Es geht ums eine musikalische Experimentierfreude und Besessenheit: »Musik ist Arbeit«. Und um seinen nicht gerade einfachen Charakter: »Ich weiß, er hat es euch nicht leicht gemacht«, sagt sein Alter Ego. David Liske knipst eine Lichterkette an, dirigiert, schimpft, komponiert, tänzelt, singt und rüttelt am Denkmal. Und versucht, die Legende noch einmal ins Leben zurückzuholen. Er beschwatzt ihn, umgarnt ihn, rechtfertigt ihn, schwelgt in Erinnerungen, kocht für ihn Spaghetti mit Tomatensoße, aber zeigt vor allem seine Wut. Denn was macht eine Muse, wenn ihr Wirt dahinsiecht?

 

Piazzollas Biografie wird unterlegt von den unterschiedlichsten Farben und Stimmungen, die der Tango hervorbringen kann, von Sehnsucht, Tragik, Beschwingtheit, Melancholie, Harmonie und Lieblichkeit.

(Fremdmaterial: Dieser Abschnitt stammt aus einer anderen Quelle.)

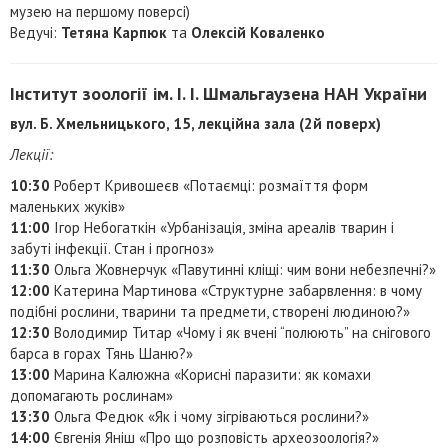
музею на першому поверсі)
Ведучі:
Тетяна Карпюк
та
Олексій Коваленко
Інститут зоології ім. І. І. Шмальгаузена НАН України
вул. Б. Хмельницького, 15, лекційна зала (2й поверх)
Лекції:
10:30
Роберт Кривошеєв «Потаємці: розмаїття форм
маленьких жуків»
11:00
Iгор Небогаткін «Урбанізація, зміна ареалів тварин і
забуті інфекції. Стан і прогноз»
11:30
Ольга Жовнерчук «Павутинні кліщі: чим вони небезпечні?»
12:00
Катерина Мартинова «Структурне забарвлення: в чому
подібні рослини, тварини та предмети, створені людиною?»
12:30
Володимир Титар «Чому і як вчені “полюють” на снігового
барса в горах Тянь Шаню?»
13:00
Марина Калюжна «Корисні паразити: як комахи
допомагають рослинам»
13:30
Ольга Федюк «Як і чому зігріваються рослини?»
14:00
Євгенія Яніш «Про що розповість археозоологія?»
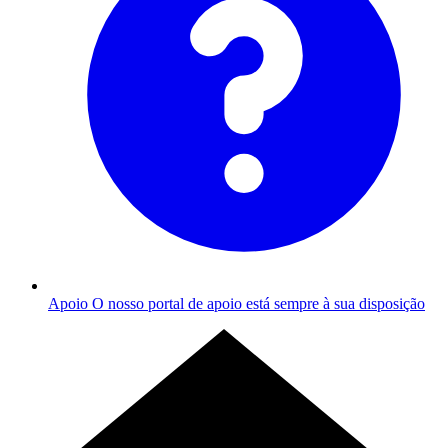
Apoio
O nosso portal de apoio está sempre à sua disposição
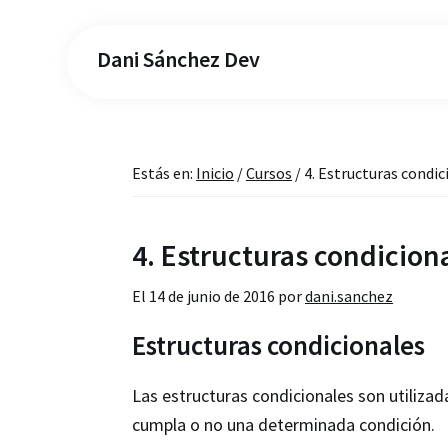
Dani Sánchez Dev
Estás en:
Inicio
/
Cursos
/
4. Estructuras condi
4. Estructuras condicion
El
14 de junio de 2016
por
dani.sanchez
Estructuras condicionales
Las estructuras condicionales son utiliza
cumpla o no una determinada condición.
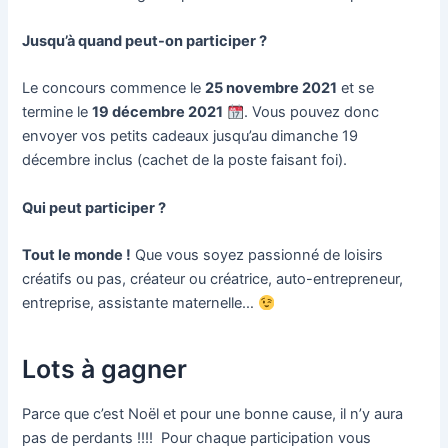
Jusqu’à quand peut-on participer ?
Le concours commence le
25 novembre 2021
et se
termine le
19 décembre 2021
.
Vous pouvez donc
envoyer vos petits cadeaux jusqu’au dimanche 19
décembre inclus (cachet de la poste faisant foi).
Qui peut participer ?
Tout le monde !
Que vous soyez passionné de loisirs
créatifs ou pas, créateur ou créatrice, auto-entrepreneur,
entreprise, assistante maternelle…
Lots à gagner
Parce que c’est Noël et pour une bonne cause, il n’y aura
pas de perdants !!!! Pour chaque participation vous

Von Anziehung, Leidenschaft, Hass, Liebe Schicksal, Rhythmus und Tod. Im Tango wird sich gebeugt, gestreckt, gedehnt, gedreht, gewendet und aus der Reihe getanzt. Liskes wütender Biograf lässt Piazzolla noch einmal sein »eigensinniges« Instrument spüren, das ja »singen, jaulen und seufzen« kann. Aber das Bandoneon ist für immer verstummt. Deshalb fehlt es auch beim Tonne-Abgesang auf den Meister, dafür singen, feiern, tanzen, jauchzen, klagen und seufzen Geige, Cello und Klavier in den schönsten und schrägsten Tonlagen.

 

Schon vor seinem körperlichen Verfall war er kein einfacher Charakter, die Frauen können ein Lied davon singen. Wenn´s um die Liebe geht, dürfen Dessislava Stojanova und Krassimira Krasteva von ihrem Podest herunter und sich über ihn beschweren. Seyyah Inal wiederum muss alles still aushalten und kann sich nicht mehr wehren. Unerbittlich starrt er ins Leere, nur hin und wieder klopft er mit dem Löffel den Takt, da kann sein anderes Inneres noch so verzweifelt versuchen, mit ihm zu tanzen, ihn ans Klavier zu schieben, in der Hoffnung, dass noch was kommt.

 

Die einseitige Kommunikation lässt die Szenerie manchmal etwas statisch wirken, auch wenn die Darsteller und Musiker alles geben. Das Starre bildet einen krassen Gegensatz zur prallen Lebendigkeit von Piazzollas grenzüberschreitender Musik. Aber auf der Grenze zum Tod hat sich´s eben für immer ausgetanzt.

 

Unterm Strich

Die Tonne tanzt mit dem gelähmten Astor Piazzolla den letzten Tango, bei dem die Künstler/innen alles geben. Musikalisch sehr reichhaltiges, szenisch manchmal ein wenig künstlich wirkendes Infotainment.